SUPPLIED RECORDS.

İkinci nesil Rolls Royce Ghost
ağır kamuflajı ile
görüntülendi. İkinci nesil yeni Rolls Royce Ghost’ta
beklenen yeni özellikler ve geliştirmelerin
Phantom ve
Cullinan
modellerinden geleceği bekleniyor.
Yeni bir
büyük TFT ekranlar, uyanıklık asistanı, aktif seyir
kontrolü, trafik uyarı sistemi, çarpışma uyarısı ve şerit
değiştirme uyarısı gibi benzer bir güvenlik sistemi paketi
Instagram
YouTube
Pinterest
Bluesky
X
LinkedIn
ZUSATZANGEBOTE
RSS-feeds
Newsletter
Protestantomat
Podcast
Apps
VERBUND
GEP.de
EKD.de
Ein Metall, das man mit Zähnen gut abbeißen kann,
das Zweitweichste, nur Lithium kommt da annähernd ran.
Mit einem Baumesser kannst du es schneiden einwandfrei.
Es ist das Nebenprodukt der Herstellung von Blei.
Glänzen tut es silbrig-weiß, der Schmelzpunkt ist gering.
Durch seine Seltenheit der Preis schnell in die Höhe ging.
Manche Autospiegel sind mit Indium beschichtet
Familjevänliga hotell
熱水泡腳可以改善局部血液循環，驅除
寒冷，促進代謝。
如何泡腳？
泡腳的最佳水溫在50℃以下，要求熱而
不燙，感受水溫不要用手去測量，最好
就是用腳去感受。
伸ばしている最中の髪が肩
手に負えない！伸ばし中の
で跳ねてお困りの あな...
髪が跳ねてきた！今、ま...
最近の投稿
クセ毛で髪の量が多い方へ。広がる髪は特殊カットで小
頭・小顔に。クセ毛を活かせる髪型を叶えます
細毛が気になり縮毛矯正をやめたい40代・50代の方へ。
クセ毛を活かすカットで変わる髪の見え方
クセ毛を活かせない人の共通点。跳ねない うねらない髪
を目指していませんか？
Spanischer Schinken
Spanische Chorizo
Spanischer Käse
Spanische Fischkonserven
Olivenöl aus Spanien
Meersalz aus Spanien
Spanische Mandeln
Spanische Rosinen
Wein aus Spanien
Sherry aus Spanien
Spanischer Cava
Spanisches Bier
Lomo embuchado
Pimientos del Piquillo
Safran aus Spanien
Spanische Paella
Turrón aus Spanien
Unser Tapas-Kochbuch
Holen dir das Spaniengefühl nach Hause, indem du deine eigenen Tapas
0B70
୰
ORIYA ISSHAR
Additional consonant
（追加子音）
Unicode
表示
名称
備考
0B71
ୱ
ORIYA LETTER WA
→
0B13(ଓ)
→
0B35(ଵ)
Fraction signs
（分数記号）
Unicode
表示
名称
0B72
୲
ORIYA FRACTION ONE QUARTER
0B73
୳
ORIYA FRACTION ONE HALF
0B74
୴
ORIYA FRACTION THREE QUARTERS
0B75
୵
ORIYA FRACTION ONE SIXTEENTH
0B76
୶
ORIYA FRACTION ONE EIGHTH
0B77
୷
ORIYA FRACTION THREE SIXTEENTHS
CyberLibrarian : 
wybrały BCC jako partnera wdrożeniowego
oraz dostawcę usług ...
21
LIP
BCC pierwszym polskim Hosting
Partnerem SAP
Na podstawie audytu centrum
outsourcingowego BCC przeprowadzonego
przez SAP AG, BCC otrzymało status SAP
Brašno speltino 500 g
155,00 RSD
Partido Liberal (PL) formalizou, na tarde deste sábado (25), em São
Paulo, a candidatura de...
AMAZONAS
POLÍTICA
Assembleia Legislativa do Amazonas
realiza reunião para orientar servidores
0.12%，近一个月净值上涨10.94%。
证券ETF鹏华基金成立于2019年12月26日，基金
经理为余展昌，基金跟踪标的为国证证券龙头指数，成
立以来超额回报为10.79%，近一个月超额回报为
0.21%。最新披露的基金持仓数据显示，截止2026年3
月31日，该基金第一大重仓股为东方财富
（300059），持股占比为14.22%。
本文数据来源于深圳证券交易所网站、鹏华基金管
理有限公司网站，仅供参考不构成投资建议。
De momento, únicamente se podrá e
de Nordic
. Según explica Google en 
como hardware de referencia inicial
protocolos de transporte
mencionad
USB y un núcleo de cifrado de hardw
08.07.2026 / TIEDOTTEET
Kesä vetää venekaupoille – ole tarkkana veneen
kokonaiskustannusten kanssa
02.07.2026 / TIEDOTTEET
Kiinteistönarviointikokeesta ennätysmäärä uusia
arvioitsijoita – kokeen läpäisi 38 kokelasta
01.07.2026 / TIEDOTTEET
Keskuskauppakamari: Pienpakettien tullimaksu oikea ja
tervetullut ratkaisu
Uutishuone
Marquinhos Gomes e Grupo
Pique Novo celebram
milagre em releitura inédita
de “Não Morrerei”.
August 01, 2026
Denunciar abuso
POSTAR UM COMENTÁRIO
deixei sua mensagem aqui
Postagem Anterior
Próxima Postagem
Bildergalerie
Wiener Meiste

WHAT YOU SHOULD DO.
Give back all the records exactly as they stand.

RESULT OF THIS EXERCISE.
İkinci nesil Rolls Royce Ghost
ağır kamuflajı ile
görüntülendi. İkinci nesil yeni Rolls Royce Ghost’ta
beklenen yeni özellikler ve geliştirmelerin
Phantom ve
Cullinan
modellerinden geleceği bekleniyor.
Yeni bir
büyük TFT ekranlar, uyanıklık asistanı, aktif seyir
kontrolü, trafik uyarı sistemi, çarpışma uyarısı ve şerit
değiştirme uyarısı gibi benzer bir güvenlik sistemi paketi
Instagram
YouTube
Pinterest
Bluesky
X
LinkedIn
ZUSATZANGEBOTE
RSS-feeds
Newsletter
Protestantomat
Podcast
Apps
VERBUND
GEP.de
EKD.de
Ein Metall, das man mit Zähnen gut abbeißen kann,
das Zweitweichste, nur Lithium kommt da annähernd ran.
Mit einem Baumesser kannst du es schneiden einwandfrei.
Es ist das Nebenprodukt der Herstellung von Blei.
Glänzen tut es silbrig-weiß, der Schmelzpunkt ist gering.
Durch seine Seltenheit der Preis schnell in die Höhe ging.
Manche Autospiegel sind mit Indium beschichtet
Familjevänliga hotell
熱水泡腳可以改善局部血液循環，驅除
寒冷，促進代謝。
如何泡腳？
泡腳的最佳水溫在50℃以下，要求熱而
不燙，感受水溫不要用手去測量，最好
就是用腳去感受。
伸ばしている最中の髪が肩
手に負えない！伸ばし中の
で跳ねてお困りの あな...
髪が跳ねてきた！今、ま...
最近の投稿
クセ毛で髪の量が多い方へ。広がる髪は特殊カットで小
頭・小顔に。クセ毛を活かせる髪型を叶えます
細毛が気になり縮毛矯正をやめたい40代・50代の方へ。
クセ毛を活かすカットで変わる髪の見え方
クセ毛を活かせない人の共通点。跳ねない うねらない髪
を目指していませんか？
Spanischer Schinken
Spanische Chorizo
Spanischer Käse
Spanische Fischkonserven
Olivenöl aus Spanien
Meersalz aus Spanien
Spanische Mandeln
Spanische Rosinen
Wein aus Spanien
Sherry aus Spanien
Spanischer Cava
Spanisches Bier
Lomo embuchado
Pimientos del Piquillo
Safran aus Spanien
Spanische Paella
Turrón aus Spanien
Unser Tapas-Kochbuch
Holen dir das Spaniengefühl nach Hause, indem du deine eigenen Tapas
0B70
୰
ORIYA ISSHAR
Additional consonant
（追加子音）
Unicode
表示
名称
備考
0B71
ୱ
ORIYA LETTER WA
→
0B13(ଓ)
→
0B35(ଵ)
Fraction signs
（分数記号）
Unicode
表示
名称
0B72
୲
ORIYA FRACTION ONE QUARTER
0B73
୳
ORIYA FRACTION ONE HALF
0B74
୴
ORIYA FRACTION THREE QUARTERS
0B75
୵
ORIYA FRACTION ONE SIXTEENTH
0B76
୶
ORIYA FRACTION ONE EIGHTH
0B77
୷
ORIYA FRACTION THREE SIXTEENTHS
CyberLibrarian : 
wybrały BCC jako partnera wdrożeniowego
oraz dostawcę usług ...
21
LIP
BCC pierwszym polskim Hosting
Partnerem SAP
Na podstawie audytu centrum
outsourcingowego BCC przeprowadzonego
przez SAP AG, BCC otrzymało status SAP
Brašno speltino 500 g
155,00 RSD
Partido Liberal (PL) formalizou, na tarde deste sábado (25), em São
Paulo, a candidatura de...
AMAZONAS
POLÍTICA
Assembleia Legislativa do Amazonas
realiza reunião para orientar servidores
0.12%，近一个月净值上涨10.94%。
证券ETF鹏华基金成立于2019年12月26日，基金
经理为余展昌，基金跟踪标的为国证证券龙头指数，成
立以来超额回报为10.79%，近一个月超额回报为
0.21%。最新披露的基金持仓数据显示，截止2026年3
月31日，该基金第一大重仓股为东方财富
（300059），持股占比为14.22%。
本文数据来源于深圳证券交易所网站、鹏华基金管
理有限公司网站，仅供参考不构成投资建议。
De momento, únicamente se podrá e
de Nordic
. Según explica Google en 
como hardware de referencia inicial
protocolos de transporte
mencionad
USB y un núcleo de cifrado de hardw
08.07.2026 / TIEDOTTEET
Kesä vetää venekaupoille – ole tarkkana veneen
kokonaiskustannusten kanssa
02.07.2026 / TIEDOTTEET
Kiinteistönarviointikokeesta ennätysmäärä uusia
arvioitsijoita – kokeen läpäisi 38 kokelasta
01.07.2026 / TIEDOTTEET
Keskuskauppakamari: Pienpakettien tullimaksu oikea ja
tervetullut ratkaisu
Uutishuone
Marquinhos Gomes e Grupo
Pique Novo celebram
milagre em releitura inédita
de “Não Morrerei”.
August 01, 2026
Denunciar abuso
POSTAR UM COMENTÁRIO
deixei sua mensagem aqui
Postagem Anterior
Próxima Postagem
Bildergalerie
Wiener Meiste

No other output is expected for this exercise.